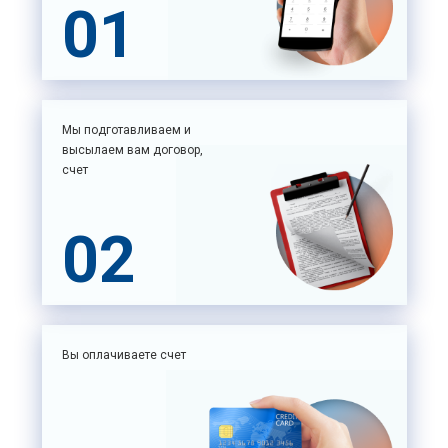
01
Мы подготавливаем и
высылаем вам договор,
счет
02
Вы оплачиваете счет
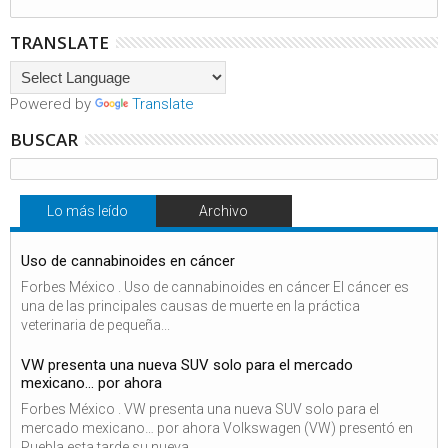
TRANSLATE
Powered by
Translate
BUSCAR
Lo más leído
Archivo
Uso de cannabinoides en cáncer
Forbes México . Uso de cannabinoides en cáncer El cáncer es
una de las principales causas de muerte en la práctica
veterinaria de pequeña...
VW presenta una nueva SUV solo para el mercado
mexicano… por ahora
Forbes México . VW presenta una nueva SUV solo para el
mercado mexicano… por ahora Volkswagen (VW) presentó en
Puebla esta tarde su nueva...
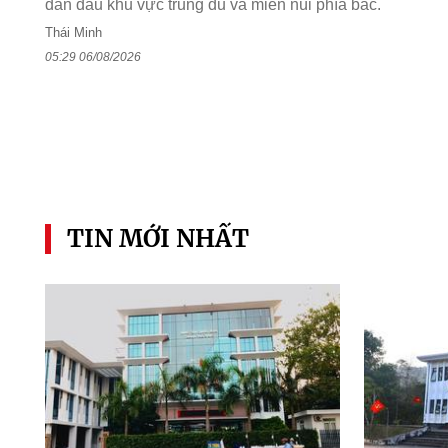
dẫn đầu khu vực trung du và miền núi phía bắc.
Thái Minh
05:29 06/08/2026
TIN MỚI NHẤT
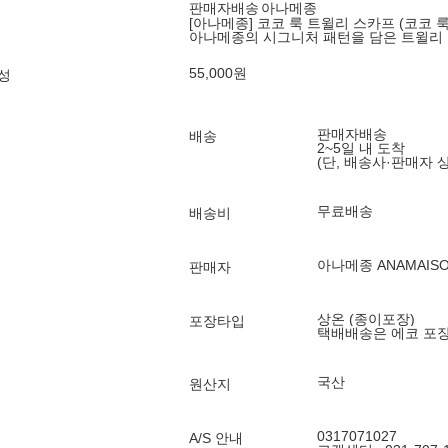
판매자배송
아나메종
[아나메종] 코코 룩 트윌리 스카프 (코코 룩
아나메종의 시그니처 패턴을 담은 트윌리
55,000
원
성
판매자배송
배송
2~5일 내 도착
(단, 배송사·판매자 
무료배송
배송비
아나메종 ANAMAIS
판매자
상온 (종이포장)
포장타입
택배배송은 에코 포
국산
원산지
0317071027
A/S 안내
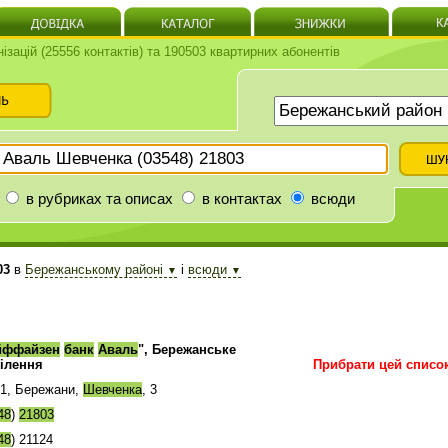
нізацій (25556 контактів) та 190503 квартирних абонентів
в рубриках та описах
в контактах
всюди
03
в
Бережанському районі
і
всюди
▼
▼
йффайзен
банк
Аваль
", Бережанське
ділення
Прибрати цей списо
1, Бережани,
Шевченка
, 3
48
)
21803
48
) 21124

ASSIGNMENT
Print the listing again exactly, please. Keep the pictures out of it.

RESPONSE BOX
01
Мы подготавливаем и
высылаем вам договор,
счет
02
Вы оплачиваете счет
TRANSLATE
Powered by
Translate
BUSCAR
Lo más leído
Archivo
Uso de cannabinoides en cáncer
Forbes México . Uso de cannabinoides en cáncer El cáncer es
una de las principales causas de muerte en la práctica
veterinaria de pequeña...
VW presenta una nueva SUV solo para el mercado
mexicano… por ahora
Forbes México . VW presenta una nueva SUV solo para el
mercado mexicano… por ahora Volkswagen (VW) presentó en
Puebla esta tarde su nueva...
dẫn đầu khu vực trung du và miền núi phía bắc.
Thái Minh
05:29 06/08/2026
TIN MỚI NHẤT
판매자배송
아나메종
[아나메종] 코코 룩 트윌리 스카프 (코코 룩
아나메종의 시그니처 패턴을 담은 트윌리
55,000
원
성
판매자배송
배송
2~5일 내 도착
(단, 배송사·판매자 
무료배송
배송비
아나메종 ANAMAIS
판매자
상온 (종이포장)
포장타입
택배배송은 에코 포
국산
원산지
0317071027
A/S 안내
нізацій (25556 контактів) та 190503 квартирних абонентів
в рубриках та описах
в контактах
всюди
03
в
Бережанському районі
і
всюди
▼
▼
йффайзен
банк
Аваль
", Бережанське
ділення
Прибрати цей списо
1, Бережани,
Шевченка
, 3
48
)
21803
48
) 21124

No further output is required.